Exclusive Vertigo preview: Comics superstars team up for The Twilight Children #1

Vertigo is launching an ambitious publishing initiative this fall, debuting 12 new series over the course of as many weeks in the hopes of re-establishing the imprint’s position as a creative pioneer. While the campaign technically began with this week’s The Survivors’ Club #1, it really takes off with next week’s The Twilight Children #1, a high-profile release by the all-star creative team of writer Gilbert Hernandez, artist/letterer Darwyn Cooke, and colorist Dave Stewart. Set in a remote Latin American village reminiscent of Hernandez’s Palomar—the village from his long-running Love And Rockets with brother Jaime—the miniseries tells a magical realist story with an expansive cast, and this extended preview of The Twilight Children immerses the reader in the environment, starting with a silent sequence that moves from the shore to the streets.

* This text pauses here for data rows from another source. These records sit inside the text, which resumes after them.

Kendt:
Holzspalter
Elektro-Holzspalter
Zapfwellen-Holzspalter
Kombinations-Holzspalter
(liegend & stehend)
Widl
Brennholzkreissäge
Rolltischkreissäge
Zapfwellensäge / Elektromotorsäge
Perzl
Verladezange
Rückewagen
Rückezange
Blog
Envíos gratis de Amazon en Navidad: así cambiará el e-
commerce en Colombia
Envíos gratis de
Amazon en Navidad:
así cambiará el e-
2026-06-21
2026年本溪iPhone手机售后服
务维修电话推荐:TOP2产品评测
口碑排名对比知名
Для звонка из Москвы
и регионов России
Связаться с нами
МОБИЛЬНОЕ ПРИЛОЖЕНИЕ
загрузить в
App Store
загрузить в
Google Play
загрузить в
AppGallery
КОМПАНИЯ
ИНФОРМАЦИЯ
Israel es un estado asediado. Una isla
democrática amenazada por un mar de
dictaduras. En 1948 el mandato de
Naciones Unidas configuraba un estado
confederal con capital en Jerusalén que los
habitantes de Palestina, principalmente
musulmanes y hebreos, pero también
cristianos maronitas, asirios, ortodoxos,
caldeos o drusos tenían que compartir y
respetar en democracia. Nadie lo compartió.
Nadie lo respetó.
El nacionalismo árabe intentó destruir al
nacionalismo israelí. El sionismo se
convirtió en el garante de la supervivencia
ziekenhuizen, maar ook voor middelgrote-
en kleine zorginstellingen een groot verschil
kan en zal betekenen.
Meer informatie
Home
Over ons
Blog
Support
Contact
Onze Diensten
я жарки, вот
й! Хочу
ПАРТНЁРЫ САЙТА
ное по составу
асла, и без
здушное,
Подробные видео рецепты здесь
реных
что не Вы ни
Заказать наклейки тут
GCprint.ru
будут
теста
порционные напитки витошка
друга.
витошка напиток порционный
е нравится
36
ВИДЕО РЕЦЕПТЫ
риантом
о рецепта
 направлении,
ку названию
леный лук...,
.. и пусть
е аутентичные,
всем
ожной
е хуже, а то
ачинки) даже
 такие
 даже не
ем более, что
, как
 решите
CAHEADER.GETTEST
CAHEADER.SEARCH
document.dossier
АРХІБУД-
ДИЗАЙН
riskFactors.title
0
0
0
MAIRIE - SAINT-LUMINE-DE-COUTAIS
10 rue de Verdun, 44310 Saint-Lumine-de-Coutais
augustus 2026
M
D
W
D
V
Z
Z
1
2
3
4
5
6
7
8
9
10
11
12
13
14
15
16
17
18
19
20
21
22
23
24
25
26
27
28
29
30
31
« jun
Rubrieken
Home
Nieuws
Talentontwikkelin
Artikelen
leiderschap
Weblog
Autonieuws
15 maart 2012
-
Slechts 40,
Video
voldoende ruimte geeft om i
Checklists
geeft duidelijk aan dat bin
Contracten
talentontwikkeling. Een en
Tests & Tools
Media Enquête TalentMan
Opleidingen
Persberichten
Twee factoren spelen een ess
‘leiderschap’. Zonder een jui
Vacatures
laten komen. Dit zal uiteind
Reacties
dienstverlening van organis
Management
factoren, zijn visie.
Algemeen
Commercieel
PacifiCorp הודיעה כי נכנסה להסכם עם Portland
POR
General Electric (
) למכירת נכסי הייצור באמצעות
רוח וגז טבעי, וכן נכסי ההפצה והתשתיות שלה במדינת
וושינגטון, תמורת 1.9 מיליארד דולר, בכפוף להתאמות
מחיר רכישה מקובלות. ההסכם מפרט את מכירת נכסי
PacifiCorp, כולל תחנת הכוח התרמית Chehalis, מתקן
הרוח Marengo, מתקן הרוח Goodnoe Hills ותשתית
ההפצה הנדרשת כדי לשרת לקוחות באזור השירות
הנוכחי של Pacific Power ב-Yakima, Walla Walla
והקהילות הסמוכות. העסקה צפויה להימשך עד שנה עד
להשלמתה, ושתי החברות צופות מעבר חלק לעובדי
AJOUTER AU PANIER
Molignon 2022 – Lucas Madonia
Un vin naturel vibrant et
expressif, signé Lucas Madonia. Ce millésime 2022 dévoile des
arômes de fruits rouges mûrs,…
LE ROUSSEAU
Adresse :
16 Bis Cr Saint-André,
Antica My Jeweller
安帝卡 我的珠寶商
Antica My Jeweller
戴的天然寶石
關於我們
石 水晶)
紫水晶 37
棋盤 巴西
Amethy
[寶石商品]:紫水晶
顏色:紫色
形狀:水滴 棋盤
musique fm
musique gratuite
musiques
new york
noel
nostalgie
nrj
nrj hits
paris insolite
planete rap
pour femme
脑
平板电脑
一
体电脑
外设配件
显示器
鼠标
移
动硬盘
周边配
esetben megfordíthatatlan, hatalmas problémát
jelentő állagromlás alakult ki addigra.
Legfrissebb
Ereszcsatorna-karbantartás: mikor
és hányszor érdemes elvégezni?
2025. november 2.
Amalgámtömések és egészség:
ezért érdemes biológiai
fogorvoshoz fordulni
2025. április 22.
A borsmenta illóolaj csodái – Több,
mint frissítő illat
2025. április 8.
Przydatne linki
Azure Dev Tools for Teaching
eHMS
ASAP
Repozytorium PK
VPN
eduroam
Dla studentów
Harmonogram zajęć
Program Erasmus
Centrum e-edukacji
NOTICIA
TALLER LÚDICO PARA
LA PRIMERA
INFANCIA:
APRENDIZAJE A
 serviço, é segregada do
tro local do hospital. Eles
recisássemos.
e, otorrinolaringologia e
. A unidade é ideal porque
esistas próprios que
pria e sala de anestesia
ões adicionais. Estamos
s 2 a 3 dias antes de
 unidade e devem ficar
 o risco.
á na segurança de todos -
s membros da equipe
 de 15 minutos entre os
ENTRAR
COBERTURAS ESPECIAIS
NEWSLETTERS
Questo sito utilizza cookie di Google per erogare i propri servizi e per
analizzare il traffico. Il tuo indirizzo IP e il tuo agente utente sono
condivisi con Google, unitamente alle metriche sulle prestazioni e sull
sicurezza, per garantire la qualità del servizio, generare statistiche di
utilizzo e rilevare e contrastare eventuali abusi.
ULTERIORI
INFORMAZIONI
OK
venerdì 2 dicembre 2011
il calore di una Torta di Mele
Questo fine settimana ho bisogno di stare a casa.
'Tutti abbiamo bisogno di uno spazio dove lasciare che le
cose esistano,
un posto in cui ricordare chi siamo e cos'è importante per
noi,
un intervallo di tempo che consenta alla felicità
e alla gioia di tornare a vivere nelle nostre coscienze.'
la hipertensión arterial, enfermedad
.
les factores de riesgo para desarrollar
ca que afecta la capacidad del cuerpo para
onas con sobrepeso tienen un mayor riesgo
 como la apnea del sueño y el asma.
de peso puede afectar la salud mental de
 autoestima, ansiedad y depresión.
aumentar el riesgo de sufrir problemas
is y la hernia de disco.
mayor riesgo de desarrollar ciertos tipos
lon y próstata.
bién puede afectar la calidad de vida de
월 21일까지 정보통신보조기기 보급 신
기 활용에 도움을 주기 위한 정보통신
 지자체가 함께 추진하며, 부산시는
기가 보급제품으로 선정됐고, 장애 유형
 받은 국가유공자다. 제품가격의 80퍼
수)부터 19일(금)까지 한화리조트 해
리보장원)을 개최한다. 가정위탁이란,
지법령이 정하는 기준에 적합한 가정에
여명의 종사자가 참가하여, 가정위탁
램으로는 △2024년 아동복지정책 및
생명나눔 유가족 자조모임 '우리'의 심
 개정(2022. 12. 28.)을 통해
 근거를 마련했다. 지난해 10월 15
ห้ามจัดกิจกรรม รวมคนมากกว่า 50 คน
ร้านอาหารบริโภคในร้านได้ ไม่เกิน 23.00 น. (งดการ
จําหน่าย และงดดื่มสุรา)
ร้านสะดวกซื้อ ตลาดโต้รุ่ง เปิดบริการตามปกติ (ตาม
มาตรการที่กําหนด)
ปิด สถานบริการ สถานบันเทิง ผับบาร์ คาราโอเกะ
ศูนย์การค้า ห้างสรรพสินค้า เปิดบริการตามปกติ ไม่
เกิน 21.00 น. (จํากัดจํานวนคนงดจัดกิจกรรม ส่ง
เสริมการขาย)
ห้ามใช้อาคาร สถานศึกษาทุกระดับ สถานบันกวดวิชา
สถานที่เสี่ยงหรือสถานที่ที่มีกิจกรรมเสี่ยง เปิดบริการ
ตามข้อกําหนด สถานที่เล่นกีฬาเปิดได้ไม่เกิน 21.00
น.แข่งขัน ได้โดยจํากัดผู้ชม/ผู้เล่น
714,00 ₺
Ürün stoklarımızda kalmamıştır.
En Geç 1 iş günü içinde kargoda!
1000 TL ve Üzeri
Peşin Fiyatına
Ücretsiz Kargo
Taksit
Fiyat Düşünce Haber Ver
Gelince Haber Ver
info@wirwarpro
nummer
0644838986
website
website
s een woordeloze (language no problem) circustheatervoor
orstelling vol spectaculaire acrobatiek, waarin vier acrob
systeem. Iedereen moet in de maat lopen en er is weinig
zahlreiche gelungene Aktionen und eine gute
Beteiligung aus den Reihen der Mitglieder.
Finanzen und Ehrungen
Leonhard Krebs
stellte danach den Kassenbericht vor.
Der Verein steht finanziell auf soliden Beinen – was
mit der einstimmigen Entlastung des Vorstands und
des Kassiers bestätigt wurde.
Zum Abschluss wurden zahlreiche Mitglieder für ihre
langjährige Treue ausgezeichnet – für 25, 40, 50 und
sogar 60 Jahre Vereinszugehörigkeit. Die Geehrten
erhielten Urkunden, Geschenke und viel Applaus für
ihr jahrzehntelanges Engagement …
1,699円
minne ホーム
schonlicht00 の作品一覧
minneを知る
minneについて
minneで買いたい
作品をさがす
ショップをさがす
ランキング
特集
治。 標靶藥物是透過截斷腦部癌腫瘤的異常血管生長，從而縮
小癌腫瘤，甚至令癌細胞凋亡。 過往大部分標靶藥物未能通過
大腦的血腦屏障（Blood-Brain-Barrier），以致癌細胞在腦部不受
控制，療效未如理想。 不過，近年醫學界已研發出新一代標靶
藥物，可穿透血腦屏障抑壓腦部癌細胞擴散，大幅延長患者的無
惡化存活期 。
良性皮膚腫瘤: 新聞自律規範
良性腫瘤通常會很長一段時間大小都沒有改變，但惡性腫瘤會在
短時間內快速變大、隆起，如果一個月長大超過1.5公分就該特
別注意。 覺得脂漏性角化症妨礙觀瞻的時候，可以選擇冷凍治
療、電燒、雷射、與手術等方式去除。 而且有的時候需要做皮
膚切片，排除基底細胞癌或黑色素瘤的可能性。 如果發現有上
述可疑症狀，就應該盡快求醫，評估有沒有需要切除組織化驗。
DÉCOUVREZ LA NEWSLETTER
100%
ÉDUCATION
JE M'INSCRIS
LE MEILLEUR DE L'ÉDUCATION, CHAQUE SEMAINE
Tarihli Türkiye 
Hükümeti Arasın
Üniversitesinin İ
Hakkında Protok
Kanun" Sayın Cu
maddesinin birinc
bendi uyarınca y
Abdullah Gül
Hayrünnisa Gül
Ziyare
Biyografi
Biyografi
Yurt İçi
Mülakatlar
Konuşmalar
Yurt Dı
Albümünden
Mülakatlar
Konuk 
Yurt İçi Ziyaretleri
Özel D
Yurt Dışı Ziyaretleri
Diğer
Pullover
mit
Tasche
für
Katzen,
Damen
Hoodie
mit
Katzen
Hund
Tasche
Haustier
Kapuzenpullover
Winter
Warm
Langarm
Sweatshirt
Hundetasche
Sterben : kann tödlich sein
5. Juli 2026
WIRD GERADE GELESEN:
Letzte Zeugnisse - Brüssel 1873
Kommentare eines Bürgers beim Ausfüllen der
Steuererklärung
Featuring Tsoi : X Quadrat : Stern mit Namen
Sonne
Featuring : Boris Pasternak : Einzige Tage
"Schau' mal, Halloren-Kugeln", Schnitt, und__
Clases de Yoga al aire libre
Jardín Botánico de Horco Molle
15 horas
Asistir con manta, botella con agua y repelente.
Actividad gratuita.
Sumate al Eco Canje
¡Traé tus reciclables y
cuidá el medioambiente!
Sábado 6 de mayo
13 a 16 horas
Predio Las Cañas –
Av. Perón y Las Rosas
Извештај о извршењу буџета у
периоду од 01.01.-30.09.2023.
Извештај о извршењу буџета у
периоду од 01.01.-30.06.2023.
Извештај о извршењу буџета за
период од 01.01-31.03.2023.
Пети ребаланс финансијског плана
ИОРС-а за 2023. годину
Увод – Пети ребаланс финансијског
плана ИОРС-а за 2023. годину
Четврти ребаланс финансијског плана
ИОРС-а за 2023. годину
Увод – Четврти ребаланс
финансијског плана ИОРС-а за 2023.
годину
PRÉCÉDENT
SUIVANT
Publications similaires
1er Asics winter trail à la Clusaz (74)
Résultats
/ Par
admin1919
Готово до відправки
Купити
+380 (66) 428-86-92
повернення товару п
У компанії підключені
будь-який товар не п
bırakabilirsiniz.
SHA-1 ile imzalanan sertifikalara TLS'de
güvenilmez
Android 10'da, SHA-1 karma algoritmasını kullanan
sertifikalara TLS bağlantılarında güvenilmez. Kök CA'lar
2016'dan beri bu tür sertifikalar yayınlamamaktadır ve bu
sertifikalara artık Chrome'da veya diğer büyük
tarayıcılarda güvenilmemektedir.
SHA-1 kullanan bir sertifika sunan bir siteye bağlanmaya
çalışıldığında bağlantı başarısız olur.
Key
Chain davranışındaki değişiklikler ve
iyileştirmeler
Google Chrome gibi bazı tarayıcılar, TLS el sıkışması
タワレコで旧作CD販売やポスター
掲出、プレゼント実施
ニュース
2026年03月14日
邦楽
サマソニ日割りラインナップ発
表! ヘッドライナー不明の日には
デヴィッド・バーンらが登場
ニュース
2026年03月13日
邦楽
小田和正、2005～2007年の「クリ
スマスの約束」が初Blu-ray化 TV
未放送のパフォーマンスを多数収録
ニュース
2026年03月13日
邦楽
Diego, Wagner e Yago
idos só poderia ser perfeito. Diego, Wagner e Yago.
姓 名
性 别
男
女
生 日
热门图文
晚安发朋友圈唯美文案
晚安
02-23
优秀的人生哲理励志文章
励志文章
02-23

Cooke is an exquisite visual storyteller, and he shares a lot of similarities with Hernandez, particularly in how he renders textures and character expressions. Cooke’s composition is more cinematic and his figures less exaggerated, so while this preview definitely reads like a story that could fit into Palomar’s mythology, the visual aesthetic gives The Twilight Children its own identity. Dave Stewart’s rich coloring is an essential part of that, and he shows why he’s a nine-time Eisner Award winner in these pages, bringing extra dimension and atmosphere to Stewart’s art that intensifies the tone of Hernandez’s script.

This preview opens with a calming palette of cool blue, green, and tan, but as tension enters the script, Stewart’s coloring brings more contrast. The first big color shift comes with the introduction of Tito, a woman cheating on her husband with fisherman Anton, and that refreshing beach palette is interrupted by a burst of hot red in Tito’s dress and the exterior of her store. That red reappears at the end of the preview after three children discover a mysterious growing orb on the shore, and Stewart makes the nondescript white sphere an ominous object by dramatically changing his color scheme. Hernandez, Cooke, and Stewart are the kind of creative team that demands attention, and the strength of their combined talent makes The Twilight Children a great omen for Vertigo’s future.